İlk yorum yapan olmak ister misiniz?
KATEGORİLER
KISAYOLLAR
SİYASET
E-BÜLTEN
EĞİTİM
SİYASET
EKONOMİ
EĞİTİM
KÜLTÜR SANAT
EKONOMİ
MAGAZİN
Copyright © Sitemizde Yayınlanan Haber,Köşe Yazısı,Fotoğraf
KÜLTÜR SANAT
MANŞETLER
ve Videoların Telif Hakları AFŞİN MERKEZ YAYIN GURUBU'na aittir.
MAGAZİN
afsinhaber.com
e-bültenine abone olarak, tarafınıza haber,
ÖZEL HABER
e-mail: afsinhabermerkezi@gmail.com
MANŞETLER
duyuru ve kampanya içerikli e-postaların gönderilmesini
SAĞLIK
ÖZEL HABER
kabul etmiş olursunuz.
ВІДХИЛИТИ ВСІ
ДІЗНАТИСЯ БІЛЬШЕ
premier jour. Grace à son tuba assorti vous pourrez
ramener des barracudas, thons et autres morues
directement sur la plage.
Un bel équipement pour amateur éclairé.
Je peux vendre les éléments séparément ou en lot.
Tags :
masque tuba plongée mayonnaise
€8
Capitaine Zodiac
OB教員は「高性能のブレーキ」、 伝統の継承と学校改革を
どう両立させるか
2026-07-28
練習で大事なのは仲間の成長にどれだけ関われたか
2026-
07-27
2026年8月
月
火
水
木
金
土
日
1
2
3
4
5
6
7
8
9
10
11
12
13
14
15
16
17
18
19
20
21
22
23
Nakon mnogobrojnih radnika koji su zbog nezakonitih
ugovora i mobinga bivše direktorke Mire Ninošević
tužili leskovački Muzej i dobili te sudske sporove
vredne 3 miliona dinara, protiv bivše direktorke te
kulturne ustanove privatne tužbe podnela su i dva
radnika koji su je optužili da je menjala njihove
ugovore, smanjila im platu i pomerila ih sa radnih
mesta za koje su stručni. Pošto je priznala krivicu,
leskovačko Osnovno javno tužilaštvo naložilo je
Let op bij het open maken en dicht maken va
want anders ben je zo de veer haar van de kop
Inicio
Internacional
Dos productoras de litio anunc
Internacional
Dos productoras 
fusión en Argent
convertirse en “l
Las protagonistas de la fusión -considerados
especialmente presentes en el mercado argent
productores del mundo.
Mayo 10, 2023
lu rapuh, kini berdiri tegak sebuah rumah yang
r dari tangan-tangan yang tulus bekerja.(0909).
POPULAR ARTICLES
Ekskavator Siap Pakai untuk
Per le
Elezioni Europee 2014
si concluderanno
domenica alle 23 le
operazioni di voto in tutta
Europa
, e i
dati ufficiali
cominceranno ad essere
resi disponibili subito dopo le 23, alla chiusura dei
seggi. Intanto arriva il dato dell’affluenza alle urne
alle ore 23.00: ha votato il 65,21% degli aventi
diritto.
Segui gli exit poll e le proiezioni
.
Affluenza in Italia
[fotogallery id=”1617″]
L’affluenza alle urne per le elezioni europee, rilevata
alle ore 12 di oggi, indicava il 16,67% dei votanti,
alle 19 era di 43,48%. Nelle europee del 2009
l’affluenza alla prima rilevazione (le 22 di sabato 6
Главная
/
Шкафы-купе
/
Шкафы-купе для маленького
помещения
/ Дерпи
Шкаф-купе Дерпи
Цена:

..............................

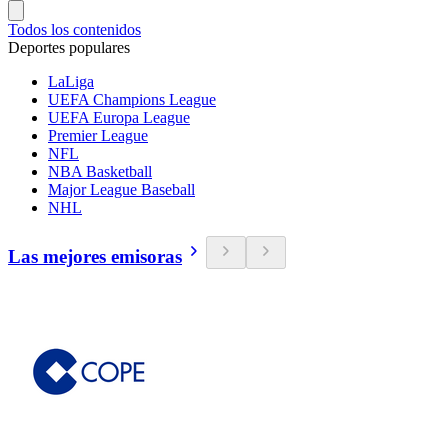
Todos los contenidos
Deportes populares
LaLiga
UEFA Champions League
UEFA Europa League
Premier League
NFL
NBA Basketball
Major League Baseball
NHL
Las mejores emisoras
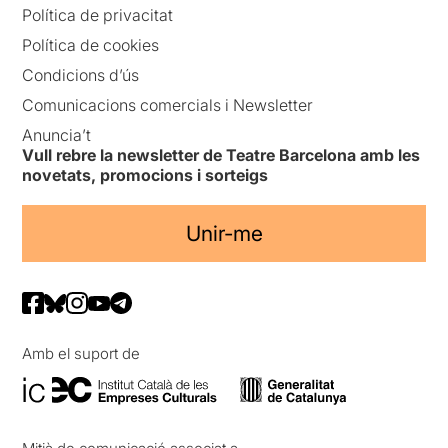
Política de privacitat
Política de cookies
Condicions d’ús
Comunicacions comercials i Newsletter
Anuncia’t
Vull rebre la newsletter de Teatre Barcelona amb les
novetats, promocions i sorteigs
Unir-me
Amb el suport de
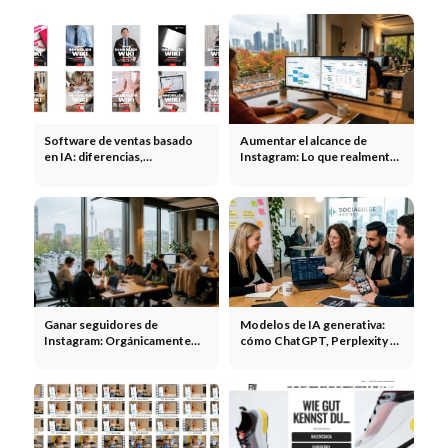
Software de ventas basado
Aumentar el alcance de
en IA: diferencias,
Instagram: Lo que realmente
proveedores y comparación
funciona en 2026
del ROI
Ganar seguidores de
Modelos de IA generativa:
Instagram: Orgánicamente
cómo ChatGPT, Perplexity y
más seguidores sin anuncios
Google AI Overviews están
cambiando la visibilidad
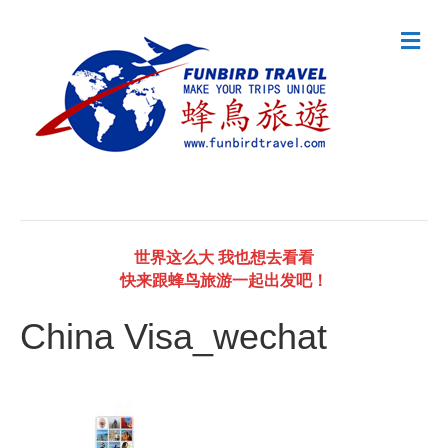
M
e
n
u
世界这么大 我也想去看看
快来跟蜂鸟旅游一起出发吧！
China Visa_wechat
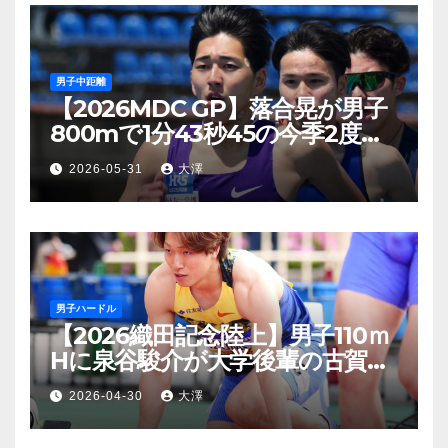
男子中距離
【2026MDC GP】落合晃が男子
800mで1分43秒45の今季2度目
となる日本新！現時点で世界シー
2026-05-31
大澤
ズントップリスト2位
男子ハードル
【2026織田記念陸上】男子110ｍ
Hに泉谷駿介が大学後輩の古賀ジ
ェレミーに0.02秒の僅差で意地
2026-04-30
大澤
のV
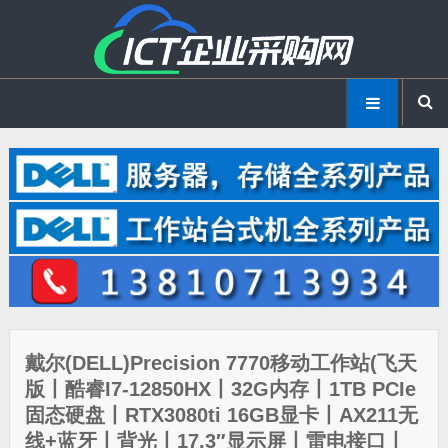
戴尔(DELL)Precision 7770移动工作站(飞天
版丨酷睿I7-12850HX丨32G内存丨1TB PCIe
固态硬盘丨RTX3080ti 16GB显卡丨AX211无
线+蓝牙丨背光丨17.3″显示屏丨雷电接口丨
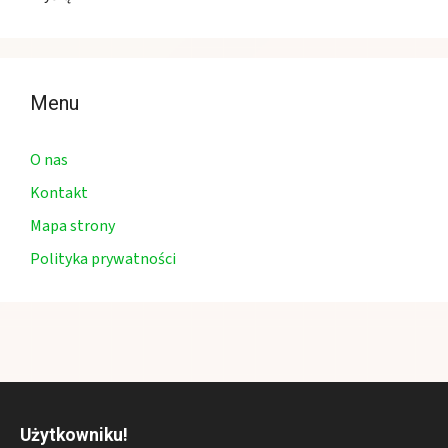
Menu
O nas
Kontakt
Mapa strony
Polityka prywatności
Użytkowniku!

..............................

> **YOUR OBJECTIVE**: All lines above between those holding "mesta za koje" and "Mayo 10, 2023", inclusive, must be set down unchanged, and no other line may be included.

> **ANSWER SECTION**:
mesta za koje su stručni. Pošto je priznala krivicu,
leskovačko Osnovno javno tužilaštvo naložilo je
Let op bij het open maken en dicht maken va
want anders ben je zo de veer haar van de kop
Inicio
Internacional
Dos productoras de litio anunc
Internacional
Dos productoras 
fusión en Argent
convertirse en “l
Las protagonistas de la fusión -considerados
especialmente presentes en el mercado argent
productores del mundo.
Mayo 10, 2023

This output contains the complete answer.